Since Newark teachers ratified a contract full of unspecified bonuses for evaluations that don't exist, the Daily News editorial board thinks we ought to do the same thing. You know, we should be paid like professional athletes. This is not a new argument. I've been hearing it for years. Except, of course, that no one, ever, has remotely suggested we be paid on any such scale.
Blogger Jersey Jazzman has been consistently brilliant on this issue, and wrote a fairly definitive history describing its various incarnations and failures. Regrettably, the Daily News editorial board either hasn't heard, or more likely doesn't wish to hear about them. They'd prefer to interview some defeated ex-union chief who no longer believes seniority ought to mean anything for working people.

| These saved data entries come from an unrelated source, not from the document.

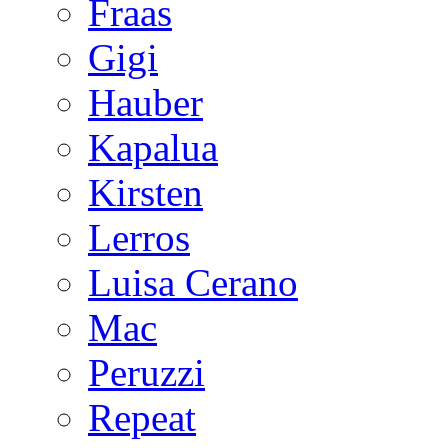
Fraas
Gigi
Hauber
Kapalua
Kirsten
Lerros
Luisa Cerano
Mac
Peruzzi
Repeat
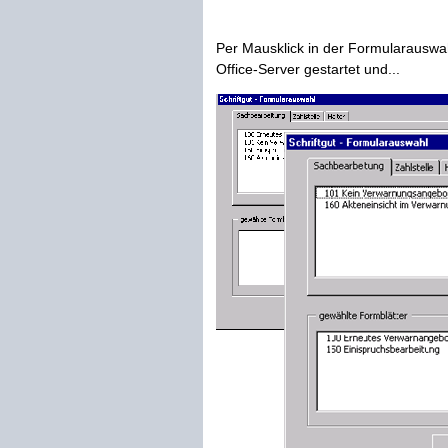
Per Mausklick in der Formularauswa
Office-Server gestartet und...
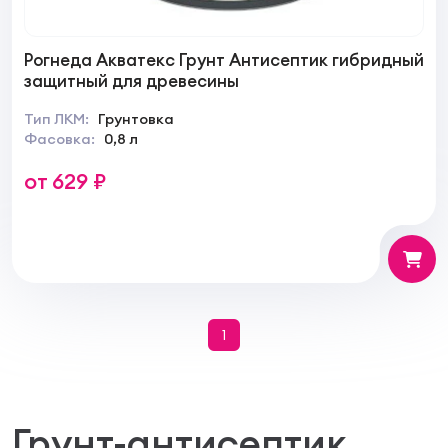
Рогнеда Акватекс Грунт Антисептик гибридный
защитный для древесины
Тип ЛКМ:
Грунтовка
Фасовка:
0,8 л
от 629 ₽
1
Грунт-антисептик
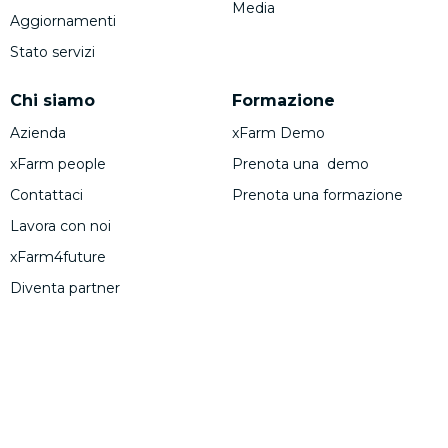
Media
Aggiornamenti
Stato servizi
Chi siamo
Formazione
Azienda
xFarm Demo
xFarm people
Prenota una demo
Contattaci
Prenota una formazione
Lavora con noi
xFarm4future
Diventa partner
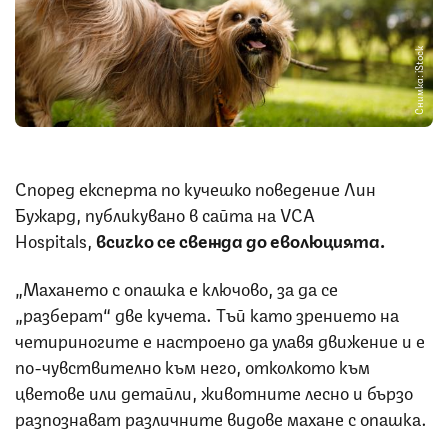
Снимка: iStock
Според експерта по кучешко поведение Лин
Бужард, публикувано в сайта на VCA
Hospitals,
всичко се свежда до еволюцията.
„Махането с опашка е ключово, за да се
„разберат“ две кучета. Тъй като зрението на
четириногите е настроено да улавя движение и е
по-чувствително към него, отколкото към
цветове или детайли, животните лесно и бързо
разпознават различните видове махане с опашка.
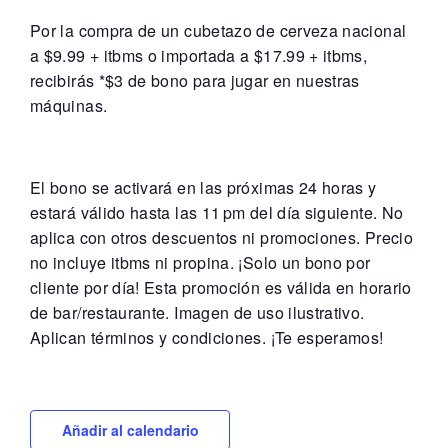
Por la compra de un cubetazo de cerveza nacional
a $9.99 + itbms o importada a $17.99 + itbms,
recibirás *$3 de bono para jugar en nuestras
máquinas.
El bono se activará en las próximas 24 horas y
estará válido hasta las 11 pm del día siguiente. No
aplica con otros descuentos ni promociones. Precio
no incluye itbms ni propina. ¡Solo un bono por
cliente por día! Esta promoción es válida en horario
de bar/restaurante. Imagen de uso ilustrativo.
Aplican términos y condiciones. ¡Te esperamos!
Añadir al calendario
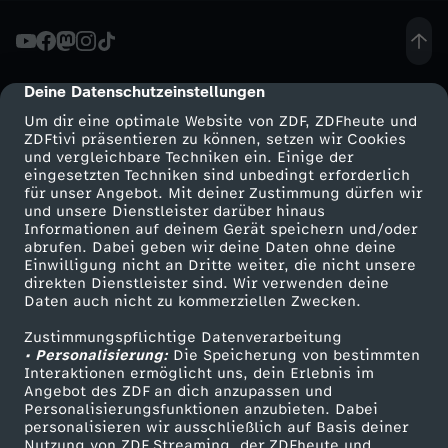
i
n
Deine Datenschutzeinstellungen
cmp-dialog-description
Um dir eine optimale Website von ZDF, ZDFheute und
d
ZDFtivi präsentieren zu können, setzen wir Cookies
und vergleichbare Techniken ein. Einige der
eingesetzten Techniken sind unbedingt erforderlich
T
für unser Angebot. Mit deiner Zustimmung dürfen wir
Mehr ZDF
Service
und unsere Dienstleister darüber hinaus
e
Informationen auf deinem Gerät speichern und/oder
ZDF-Apps
ZDFmitreden
abrufen. Dabei geben wir deine Daten ohne deine
Einwilligung nicht an Dritte weiter, die nicht unsere
i
Smart TV
Kontakt zum ZDF
direkten Dienstleister sind. Wir verwenden deine
Daten auch nicht zu kommerziellen Zwecken.
ZDFtext
Tickets
l
Zustimmungspflichtige Datenverarbeitung
Livestreams
Zuschauerservice
• Personalisierung:
Die Speicherung von bestimmten
c
Sendungen A-Z
Hilfe
Interaktionen ermöglicht uns, dein Erlebnis im
Angebot des ZDF an dich anzupassen und
TV-Programm
Personalisierungsfunktionen anzubieten. Dabei
h
personalisieren wir ausschließlich auf Basis deiner
Nutzung von ZDF Streaming, der ZDFheute und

For some reason, a lot of people out there actually believe that folks on the Daily News editorial board, the ones who consistently support things like junk-science VAM, actually care more about kids than we do. After all, all we do is spend every working hour of our lives teaching them, watching them, caring for them. What the hell do we know about kids?
I think Lily Tomlin said, "No matter how cynical you get, it's hard to keep up." And every day, I marvel when I read about the latest untested or failed nonsense that's come down the pike, and how we must enact it right now. I kind of expect this from newspaper editorial boards.
What really disappoints me is when union leaders stand behind it, calling it innovative and worthwhile. I'm particularly irked when they call real teachers liars for opposing such nonsense. In this case, it is the New Caucus that opposes the junk sci-contract, and Jersey Jazzman has posted their position in its entirety.
The danger of nonsense like this contract is that it can spread like a cancer. It's no accident that Bill Gates' boy Arne Duncan has imposed crap evaluation on most of the country, and I don't doubt the man who stated Katrina was the best thing to happen to education in New Orleans would love to see us have contracts just like this one. Chris Christie and Eli Broad love it. That's just one reason for us not to.
Here's another--real working teachers need a raise, not a tip. Remember that when they tell you you can make "up to" whatever. Because the other side is you can also make "as little as" whatever. A one time payment of "up to $20,000" for a degree approved by the likes of Chris Christie is no substitute for actual credit for education. We ought to encourage teachers to get more education, not have them spin the Wheel of Fortune to find out how much it's worth.
Is that what pro athletes do? If so, I've yet to hear about it.